Sorry for the delay. I will be responsive if you want me to test anything. The issue still happening with the latest sources. mar 11: d091c7e5b4ddc2cccd311796b0e676e2b2187193
when I initially wrote 6553 duplicates, I was doing something wrong, which I quickly realized and changed.

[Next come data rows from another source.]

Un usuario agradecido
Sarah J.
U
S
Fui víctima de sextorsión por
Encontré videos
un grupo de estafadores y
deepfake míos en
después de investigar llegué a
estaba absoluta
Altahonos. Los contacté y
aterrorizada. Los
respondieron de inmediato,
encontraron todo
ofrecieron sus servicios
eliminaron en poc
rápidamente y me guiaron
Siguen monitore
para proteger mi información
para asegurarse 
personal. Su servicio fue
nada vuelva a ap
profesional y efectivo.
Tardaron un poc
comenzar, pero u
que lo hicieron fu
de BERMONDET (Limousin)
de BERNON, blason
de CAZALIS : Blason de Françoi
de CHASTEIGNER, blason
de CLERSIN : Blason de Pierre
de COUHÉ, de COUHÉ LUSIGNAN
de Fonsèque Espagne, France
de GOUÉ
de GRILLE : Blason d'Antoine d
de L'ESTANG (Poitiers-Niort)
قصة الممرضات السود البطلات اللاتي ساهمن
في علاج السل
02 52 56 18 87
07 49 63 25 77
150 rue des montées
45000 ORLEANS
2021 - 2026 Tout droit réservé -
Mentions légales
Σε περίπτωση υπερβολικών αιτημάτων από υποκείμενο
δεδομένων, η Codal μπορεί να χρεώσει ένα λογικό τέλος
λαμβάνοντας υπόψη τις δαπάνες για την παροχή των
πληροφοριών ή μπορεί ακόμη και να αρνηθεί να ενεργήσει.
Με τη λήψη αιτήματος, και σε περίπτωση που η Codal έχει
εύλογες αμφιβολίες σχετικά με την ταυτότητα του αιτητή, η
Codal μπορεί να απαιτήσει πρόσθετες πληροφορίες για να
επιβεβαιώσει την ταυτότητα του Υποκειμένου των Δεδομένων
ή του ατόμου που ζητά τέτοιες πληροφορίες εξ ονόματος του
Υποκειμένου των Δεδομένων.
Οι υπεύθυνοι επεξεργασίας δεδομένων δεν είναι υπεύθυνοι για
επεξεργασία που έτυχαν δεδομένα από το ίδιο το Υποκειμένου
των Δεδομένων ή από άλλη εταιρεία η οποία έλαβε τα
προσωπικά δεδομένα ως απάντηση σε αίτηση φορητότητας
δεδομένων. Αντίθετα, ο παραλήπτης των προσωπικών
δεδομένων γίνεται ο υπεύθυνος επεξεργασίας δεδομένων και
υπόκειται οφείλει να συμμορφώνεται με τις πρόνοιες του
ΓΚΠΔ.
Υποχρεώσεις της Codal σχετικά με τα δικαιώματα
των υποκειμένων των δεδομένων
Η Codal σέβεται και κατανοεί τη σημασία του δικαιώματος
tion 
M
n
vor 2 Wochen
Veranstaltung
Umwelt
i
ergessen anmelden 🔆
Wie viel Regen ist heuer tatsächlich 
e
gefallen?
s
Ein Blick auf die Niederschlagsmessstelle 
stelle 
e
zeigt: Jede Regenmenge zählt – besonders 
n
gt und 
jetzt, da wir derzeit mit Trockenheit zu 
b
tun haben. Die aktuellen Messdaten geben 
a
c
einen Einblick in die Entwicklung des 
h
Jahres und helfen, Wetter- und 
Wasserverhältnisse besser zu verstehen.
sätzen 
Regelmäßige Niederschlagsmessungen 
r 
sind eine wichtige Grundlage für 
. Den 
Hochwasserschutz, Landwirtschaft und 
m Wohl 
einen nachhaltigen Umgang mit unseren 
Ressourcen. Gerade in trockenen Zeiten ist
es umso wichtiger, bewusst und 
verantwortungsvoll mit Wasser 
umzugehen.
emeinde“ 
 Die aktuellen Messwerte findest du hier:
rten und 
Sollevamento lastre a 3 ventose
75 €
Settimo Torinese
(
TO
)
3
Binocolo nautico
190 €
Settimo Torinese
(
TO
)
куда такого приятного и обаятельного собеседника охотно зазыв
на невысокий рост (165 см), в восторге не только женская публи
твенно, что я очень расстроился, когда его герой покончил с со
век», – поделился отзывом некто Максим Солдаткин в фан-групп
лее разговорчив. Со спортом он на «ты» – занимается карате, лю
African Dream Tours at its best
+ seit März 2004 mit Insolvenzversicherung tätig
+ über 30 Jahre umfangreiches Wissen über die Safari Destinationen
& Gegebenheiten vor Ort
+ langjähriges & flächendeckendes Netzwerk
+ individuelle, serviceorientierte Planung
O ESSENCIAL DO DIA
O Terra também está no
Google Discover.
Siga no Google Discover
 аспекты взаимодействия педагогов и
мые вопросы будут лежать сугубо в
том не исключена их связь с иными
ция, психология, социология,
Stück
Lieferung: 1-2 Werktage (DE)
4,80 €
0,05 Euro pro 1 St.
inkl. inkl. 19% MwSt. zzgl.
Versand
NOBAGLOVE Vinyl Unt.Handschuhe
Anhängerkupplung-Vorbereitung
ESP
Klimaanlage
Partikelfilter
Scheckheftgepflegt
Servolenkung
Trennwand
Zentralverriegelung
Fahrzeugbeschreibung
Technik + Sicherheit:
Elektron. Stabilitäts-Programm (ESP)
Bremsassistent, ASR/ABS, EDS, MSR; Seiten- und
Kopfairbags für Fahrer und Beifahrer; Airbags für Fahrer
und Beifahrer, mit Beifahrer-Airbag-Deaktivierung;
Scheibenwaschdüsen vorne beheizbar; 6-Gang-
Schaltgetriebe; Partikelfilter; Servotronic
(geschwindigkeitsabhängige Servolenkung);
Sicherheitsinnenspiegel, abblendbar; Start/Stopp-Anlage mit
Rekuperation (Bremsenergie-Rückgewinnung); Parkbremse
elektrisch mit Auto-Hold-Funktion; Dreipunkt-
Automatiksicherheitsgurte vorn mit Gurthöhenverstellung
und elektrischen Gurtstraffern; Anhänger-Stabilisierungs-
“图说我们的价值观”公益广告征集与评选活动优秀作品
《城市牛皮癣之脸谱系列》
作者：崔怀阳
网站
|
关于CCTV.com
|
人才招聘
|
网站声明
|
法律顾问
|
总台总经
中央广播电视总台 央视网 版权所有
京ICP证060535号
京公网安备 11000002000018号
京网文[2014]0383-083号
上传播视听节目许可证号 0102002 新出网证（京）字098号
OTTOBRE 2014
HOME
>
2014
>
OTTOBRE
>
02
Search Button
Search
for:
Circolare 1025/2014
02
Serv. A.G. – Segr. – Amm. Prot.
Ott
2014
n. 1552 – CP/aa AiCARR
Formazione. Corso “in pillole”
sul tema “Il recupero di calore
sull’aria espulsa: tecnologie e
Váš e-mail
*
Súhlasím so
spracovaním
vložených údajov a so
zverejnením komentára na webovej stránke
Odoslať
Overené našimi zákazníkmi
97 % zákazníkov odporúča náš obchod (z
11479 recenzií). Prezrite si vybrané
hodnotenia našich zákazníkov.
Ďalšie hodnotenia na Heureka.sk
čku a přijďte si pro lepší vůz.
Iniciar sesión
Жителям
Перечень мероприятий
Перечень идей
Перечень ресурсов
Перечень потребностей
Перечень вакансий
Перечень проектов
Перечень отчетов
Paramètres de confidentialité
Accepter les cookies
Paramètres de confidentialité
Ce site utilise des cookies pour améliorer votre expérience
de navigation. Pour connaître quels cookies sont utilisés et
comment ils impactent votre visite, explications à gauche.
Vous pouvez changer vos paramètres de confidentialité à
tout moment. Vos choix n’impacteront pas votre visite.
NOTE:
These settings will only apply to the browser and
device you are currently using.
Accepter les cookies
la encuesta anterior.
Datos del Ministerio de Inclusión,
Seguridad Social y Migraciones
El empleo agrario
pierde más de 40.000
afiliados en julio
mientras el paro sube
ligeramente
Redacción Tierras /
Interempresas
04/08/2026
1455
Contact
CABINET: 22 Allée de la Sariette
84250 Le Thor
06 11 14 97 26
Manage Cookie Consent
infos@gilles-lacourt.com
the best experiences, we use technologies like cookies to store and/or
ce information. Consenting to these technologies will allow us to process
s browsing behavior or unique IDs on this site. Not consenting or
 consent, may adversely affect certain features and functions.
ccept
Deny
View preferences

$ beet config directory: /i/music
import: log: /a/dt/beetlog.log move: yes quiet_fallback: skip
match: strong_rec_thresh: 0.07 library: /a/bin/data/musiclibrary.blb
plugins: discogs duplicates web discogs: source_weight: 0.5 duplicates: album: no full: no format: '' keys: [mb_trackid, mb_albumid] move: no tag: no path: no copy: no count: no checksum: delete: no web: host: '' port: 8337
edit: grabbing the info plugin and output
$ beet info 01\ Spring\ -\ Concerto\ #1\ in\ E\ major\ -\ 1\ -\ Allegro.flac /i/music/Vivaldi/Four Seasons (1960 EMI 1988)/01 Spring - Concerto #1 in E major - 1 - Allegro.flac title: Spring - Concerto #1 in E major - 1 - Allegro artist: Vivaldi artist_sort: artist_credit: album: Four Seasons (1960 EMI 1988) albumartist: albumartist_sort: albumartist_credit: genre: Classical composer: grouping: year: 1988 month: 0 day: 0 track: 1 tracktotal: 0 disc: 0 disctotal: 0 lyrics: comments: bpm: 107 comp: False mb_trackid: mb_albumid: mb_artistid: mb_albumartistid: albumtype: label: acoustid_fingerprint: acoustid_id: mb_releasegroupid: asin: catalognum: script: language: country: albumstatus: media: albumdisambig: disctitle: encoder: rg_track_gain: -1.76 rg_track_peak: 0.791321 rg_album_gain: -0.59 rg_album_peak: 0.871582 original_year: 0 original_month: 0 original_day: 0 length: 197.466666667 bitrate: 716341 format: FLAC samplerate: 44100 bitdepth: 16 channels: 2 album art: False
$ beet info 02\ Spring\ -\ Concerto\ #1\ in\ E\ major\ -\ 2\ -\ Largo.flac /i/music/Vivaldi/Four Seasons (1960 EMI 1988)/02 Spring - Concerto #1 in E major - 2 - Largo.flac title: Spring - Concerto #1 in E major - 2 - Largo artist: Vivaldi artist_sort: artist_credit: album: Four Seasons (1960 EMI 1988) albumartist: albumartist_sort: albumartist_credit: genre: Classical composer: grouping: year: 1988 month: 0 day: 0 track: 2 tracktotal: 0 disc: 0 disctotal: 0 lyrics: comments: bpm: 1 comp: False mb_trackid: mb_albumid: mb_artistid: mb_albumartistid: albumtype: label: acoustid_fingerprint: acoustid_id: mb_releasegroupid: asin: catalognum: script: language: country: albumstatus: media: albumdisambig: disctitle: encoder: rg_track_gain: 8.78 rg_track_peak: 0.217041 rg_album_gain: -0.59 rg_album_peak: 0.871582 original_year: 0 original_month: 0 original_day: 0 length: 165.066666667 bitrate: 598113 format: FLAC samplerate: 44100 bitdepth: 16 channels: 2 album art: False
@ian-kelling: right, so that makes sense, we still haven't pushed the empty field fix. @varunagrawal wanted to tackle it, so we've been on hold for the moment. I'll wait another day, and then push a fix myself if necessary. In the meanwhile, you can either (1) grab mb_trackid
s for those 400-something tracks you have or (2) change the configuration option keys
(or pass -k
on the command-line) to a list of other keys that should be unique. You could do, for example, -k artist album title
, or for a more accurate metric, -C 'ffmpeg -i {file} -f crc -'
, which will decode the audio portion from each track and checksum it.
Thanks. No rush on my account, I've gotten the duplicates in my collection figured out :)
Fixed with e8f6781.
The
duplicates
plugin's grouping does not currently attempt to detect null fields. This results in duplicates being reported when several tracks (or albums) are missing metadata. For the default key set, for example, items that don't have album or track IDs set all appear to be duplicates. This is explainable but it's confusing output for the uninitiated.Perhaps the plugin should not print out objects in the "null" grouping—those for which all the key fields are empty. Would that make sense to everybody?